Once you find the line with "Российские специалисты решили пересчитать" in the entries below, return exactly every line from it through the line with "saat ini. I".

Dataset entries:

* * * * * * * * *

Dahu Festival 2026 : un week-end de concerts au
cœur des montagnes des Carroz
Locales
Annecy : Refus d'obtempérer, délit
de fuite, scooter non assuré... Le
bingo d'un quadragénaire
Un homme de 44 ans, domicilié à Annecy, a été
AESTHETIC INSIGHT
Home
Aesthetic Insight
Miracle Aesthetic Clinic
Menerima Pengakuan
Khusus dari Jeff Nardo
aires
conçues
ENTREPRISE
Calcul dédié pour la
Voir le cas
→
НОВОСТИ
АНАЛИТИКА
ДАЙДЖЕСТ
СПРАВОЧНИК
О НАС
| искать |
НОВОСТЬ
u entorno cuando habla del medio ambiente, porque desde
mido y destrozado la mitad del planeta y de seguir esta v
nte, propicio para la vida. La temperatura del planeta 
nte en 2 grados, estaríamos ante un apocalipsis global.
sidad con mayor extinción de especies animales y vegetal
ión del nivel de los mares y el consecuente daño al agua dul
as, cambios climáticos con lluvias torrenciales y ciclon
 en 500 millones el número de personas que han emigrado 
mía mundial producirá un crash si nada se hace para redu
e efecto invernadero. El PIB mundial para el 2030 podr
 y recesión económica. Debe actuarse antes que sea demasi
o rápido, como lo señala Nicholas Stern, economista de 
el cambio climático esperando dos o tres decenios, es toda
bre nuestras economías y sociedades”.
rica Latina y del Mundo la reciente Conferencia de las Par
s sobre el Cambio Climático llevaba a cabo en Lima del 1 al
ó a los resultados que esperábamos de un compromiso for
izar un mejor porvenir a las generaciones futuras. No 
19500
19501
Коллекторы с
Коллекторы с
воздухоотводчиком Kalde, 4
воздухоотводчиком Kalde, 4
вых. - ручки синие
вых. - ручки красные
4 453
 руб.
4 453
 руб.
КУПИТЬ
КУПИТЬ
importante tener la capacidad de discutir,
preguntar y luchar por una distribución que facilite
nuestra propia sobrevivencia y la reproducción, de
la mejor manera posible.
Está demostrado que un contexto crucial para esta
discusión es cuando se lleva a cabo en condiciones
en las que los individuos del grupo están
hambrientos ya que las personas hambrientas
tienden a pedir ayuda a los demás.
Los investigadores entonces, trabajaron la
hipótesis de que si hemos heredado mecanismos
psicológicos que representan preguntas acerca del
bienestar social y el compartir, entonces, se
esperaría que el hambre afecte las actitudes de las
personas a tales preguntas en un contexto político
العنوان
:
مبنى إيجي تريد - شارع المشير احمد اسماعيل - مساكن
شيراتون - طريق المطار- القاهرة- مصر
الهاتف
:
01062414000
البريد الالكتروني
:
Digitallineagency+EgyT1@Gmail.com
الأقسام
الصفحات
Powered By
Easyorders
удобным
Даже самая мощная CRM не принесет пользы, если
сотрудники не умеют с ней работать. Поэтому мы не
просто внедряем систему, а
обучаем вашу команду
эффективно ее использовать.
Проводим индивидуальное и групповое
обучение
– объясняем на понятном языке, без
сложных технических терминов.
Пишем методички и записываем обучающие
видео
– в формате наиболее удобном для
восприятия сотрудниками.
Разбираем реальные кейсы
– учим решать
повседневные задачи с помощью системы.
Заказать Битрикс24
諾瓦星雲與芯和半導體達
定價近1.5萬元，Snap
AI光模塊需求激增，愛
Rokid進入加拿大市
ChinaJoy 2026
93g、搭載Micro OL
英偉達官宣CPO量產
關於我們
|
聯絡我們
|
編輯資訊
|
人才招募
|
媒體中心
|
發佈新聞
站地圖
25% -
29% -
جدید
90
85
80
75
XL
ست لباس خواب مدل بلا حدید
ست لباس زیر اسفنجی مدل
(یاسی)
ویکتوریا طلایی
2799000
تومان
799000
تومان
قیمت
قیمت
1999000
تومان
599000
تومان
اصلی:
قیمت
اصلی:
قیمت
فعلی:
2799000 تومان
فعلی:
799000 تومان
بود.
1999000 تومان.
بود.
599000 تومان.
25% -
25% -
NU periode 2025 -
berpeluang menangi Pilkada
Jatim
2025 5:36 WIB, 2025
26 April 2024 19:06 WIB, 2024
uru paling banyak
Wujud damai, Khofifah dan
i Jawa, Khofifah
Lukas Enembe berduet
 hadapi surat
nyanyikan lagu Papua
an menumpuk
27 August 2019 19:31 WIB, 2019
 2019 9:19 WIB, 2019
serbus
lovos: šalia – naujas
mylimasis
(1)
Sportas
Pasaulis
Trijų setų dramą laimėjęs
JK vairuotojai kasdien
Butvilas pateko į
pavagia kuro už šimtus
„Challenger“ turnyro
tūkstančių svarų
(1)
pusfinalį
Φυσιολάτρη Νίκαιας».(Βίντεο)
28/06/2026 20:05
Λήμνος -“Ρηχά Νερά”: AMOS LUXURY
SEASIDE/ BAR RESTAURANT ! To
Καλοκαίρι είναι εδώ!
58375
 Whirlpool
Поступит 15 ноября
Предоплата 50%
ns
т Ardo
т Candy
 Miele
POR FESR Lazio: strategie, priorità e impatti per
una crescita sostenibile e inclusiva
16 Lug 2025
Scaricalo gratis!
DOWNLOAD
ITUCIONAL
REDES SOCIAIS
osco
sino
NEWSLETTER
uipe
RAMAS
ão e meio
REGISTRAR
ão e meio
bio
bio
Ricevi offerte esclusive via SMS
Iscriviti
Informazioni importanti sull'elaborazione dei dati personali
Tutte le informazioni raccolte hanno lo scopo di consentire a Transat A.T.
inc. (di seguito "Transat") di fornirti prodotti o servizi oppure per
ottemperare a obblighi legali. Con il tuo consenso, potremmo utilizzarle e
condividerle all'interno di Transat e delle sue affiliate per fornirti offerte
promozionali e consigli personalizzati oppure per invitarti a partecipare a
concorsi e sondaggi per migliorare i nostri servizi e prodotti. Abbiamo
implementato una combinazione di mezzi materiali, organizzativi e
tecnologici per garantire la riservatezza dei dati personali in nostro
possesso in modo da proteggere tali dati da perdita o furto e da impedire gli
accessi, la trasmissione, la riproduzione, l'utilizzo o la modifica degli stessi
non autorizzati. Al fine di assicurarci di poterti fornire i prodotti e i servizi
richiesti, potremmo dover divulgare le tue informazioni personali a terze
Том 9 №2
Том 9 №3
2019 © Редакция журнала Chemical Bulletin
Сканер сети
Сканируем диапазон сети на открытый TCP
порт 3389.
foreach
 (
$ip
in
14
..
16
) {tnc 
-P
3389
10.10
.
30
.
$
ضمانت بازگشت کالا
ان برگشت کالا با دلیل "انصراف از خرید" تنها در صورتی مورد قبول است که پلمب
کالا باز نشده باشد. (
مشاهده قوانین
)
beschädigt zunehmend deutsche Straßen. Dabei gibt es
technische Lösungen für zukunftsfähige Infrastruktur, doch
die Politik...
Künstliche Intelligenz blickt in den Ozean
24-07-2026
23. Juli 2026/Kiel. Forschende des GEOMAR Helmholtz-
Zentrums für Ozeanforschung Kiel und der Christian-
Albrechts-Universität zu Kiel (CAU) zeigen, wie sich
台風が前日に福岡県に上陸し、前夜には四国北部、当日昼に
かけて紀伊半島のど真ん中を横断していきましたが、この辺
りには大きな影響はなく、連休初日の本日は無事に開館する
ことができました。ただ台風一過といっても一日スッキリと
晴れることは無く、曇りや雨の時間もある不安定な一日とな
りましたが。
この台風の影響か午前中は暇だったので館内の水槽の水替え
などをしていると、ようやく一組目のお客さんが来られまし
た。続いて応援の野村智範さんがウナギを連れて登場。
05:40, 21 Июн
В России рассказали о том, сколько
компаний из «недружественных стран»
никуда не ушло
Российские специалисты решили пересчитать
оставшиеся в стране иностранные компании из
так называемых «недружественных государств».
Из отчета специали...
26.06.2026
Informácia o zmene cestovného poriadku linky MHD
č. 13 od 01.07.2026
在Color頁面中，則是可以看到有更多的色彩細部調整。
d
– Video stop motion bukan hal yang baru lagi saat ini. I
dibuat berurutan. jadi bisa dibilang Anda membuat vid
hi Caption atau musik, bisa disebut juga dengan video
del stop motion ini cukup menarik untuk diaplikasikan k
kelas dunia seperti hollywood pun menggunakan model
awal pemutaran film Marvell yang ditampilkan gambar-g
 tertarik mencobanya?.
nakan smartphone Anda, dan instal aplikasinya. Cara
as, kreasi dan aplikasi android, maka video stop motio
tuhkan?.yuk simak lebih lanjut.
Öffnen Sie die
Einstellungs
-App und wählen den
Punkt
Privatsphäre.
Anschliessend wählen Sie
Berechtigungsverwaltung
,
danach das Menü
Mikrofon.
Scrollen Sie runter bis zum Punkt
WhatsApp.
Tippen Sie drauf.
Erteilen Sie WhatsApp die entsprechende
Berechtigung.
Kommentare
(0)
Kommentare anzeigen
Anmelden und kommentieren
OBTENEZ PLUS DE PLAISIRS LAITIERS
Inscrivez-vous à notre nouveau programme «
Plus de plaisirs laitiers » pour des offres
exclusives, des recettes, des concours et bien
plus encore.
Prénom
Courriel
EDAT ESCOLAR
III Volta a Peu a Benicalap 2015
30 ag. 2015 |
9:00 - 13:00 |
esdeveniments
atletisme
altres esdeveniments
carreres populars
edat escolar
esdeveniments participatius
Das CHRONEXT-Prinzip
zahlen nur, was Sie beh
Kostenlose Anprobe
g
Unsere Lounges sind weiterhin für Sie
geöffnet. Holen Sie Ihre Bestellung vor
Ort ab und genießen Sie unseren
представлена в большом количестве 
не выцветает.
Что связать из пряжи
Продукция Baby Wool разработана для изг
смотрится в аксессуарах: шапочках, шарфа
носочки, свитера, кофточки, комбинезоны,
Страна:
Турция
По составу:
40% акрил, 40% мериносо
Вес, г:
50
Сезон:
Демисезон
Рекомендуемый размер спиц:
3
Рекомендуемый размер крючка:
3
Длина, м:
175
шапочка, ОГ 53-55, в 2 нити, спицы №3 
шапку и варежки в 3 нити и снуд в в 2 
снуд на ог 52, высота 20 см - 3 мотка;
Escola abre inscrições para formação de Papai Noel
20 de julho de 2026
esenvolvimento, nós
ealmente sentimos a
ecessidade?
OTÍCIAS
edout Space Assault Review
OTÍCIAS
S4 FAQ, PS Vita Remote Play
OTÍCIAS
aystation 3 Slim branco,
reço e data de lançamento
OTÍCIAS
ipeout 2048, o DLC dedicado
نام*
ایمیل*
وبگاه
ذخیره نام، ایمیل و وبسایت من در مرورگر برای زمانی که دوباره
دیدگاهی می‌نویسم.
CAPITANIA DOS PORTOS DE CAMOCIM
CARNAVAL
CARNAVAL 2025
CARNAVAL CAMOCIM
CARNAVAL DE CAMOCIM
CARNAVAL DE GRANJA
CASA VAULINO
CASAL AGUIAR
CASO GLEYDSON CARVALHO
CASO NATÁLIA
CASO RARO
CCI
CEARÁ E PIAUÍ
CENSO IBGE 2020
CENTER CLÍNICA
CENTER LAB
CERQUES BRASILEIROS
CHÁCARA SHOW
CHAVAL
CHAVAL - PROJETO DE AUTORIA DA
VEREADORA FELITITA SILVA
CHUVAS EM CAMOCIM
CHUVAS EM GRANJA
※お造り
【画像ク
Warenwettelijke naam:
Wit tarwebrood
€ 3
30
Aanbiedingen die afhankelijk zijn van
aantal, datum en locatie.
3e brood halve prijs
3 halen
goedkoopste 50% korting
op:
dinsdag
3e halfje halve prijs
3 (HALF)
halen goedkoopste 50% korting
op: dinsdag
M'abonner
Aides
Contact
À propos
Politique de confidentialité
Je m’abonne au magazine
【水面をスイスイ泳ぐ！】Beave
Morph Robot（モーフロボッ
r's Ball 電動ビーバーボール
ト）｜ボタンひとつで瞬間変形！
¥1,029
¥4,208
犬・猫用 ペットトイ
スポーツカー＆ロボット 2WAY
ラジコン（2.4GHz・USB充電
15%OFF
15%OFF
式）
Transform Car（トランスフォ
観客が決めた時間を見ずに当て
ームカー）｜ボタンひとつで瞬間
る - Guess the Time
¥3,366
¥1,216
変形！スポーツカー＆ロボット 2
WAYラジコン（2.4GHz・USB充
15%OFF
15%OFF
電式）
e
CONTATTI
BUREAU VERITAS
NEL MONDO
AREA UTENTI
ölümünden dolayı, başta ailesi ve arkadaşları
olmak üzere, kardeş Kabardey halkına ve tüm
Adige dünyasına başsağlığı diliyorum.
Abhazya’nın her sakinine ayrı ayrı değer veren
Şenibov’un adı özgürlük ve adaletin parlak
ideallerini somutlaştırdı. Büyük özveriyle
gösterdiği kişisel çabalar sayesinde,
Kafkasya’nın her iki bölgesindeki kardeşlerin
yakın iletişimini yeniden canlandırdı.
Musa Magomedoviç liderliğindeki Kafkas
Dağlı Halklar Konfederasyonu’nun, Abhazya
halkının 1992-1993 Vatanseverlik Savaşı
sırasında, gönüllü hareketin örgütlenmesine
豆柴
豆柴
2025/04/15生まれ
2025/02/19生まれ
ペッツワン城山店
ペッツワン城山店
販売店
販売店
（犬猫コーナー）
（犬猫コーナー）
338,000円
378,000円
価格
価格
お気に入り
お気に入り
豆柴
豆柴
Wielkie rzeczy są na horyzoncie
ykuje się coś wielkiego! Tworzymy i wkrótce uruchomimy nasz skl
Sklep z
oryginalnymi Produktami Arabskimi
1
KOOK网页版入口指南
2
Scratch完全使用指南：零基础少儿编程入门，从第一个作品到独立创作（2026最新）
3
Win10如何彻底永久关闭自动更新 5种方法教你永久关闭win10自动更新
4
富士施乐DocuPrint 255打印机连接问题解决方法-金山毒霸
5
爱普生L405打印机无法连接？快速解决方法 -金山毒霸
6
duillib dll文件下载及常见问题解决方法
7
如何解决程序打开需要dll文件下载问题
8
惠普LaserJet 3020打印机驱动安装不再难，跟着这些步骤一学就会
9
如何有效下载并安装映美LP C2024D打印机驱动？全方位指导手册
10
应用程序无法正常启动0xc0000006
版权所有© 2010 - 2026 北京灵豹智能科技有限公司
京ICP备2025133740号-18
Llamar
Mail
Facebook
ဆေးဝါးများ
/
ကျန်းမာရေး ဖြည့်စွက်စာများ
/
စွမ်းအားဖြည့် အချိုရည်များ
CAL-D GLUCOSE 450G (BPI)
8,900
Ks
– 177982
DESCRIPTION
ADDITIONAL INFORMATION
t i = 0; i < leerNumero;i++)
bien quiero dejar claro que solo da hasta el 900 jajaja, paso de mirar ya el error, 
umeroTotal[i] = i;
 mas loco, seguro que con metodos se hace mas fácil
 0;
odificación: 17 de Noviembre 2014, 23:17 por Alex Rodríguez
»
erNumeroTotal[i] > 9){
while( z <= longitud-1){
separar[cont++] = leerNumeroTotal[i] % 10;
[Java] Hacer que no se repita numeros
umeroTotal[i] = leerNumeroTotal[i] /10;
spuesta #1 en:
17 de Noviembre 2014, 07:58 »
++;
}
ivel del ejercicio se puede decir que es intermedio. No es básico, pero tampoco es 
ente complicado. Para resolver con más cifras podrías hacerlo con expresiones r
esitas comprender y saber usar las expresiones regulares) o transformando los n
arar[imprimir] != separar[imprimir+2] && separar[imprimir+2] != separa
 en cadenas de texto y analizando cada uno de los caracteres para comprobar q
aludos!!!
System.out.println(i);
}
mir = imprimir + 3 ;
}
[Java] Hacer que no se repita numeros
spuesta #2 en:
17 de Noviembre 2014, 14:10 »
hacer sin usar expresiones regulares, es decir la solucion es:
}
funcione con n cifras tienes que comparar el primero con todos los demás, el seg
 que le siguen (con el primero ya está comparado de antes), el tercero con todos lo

* * * * * * * * *

RESPONSE:
Российские специалисты решили пересчитать
оставшиеся в стране иностранные компании из
так называемых «недружественных государств».
Из отчета специали...
26.06.2026
Informácia o zmene cestovného poriadku linky MHD
č. 13 od 01.07.2026
在Color頁面中，則是可以看到有更多的色彩細部調整。
d
– Video stop motion bukan hal yang baru lagi saat ini. I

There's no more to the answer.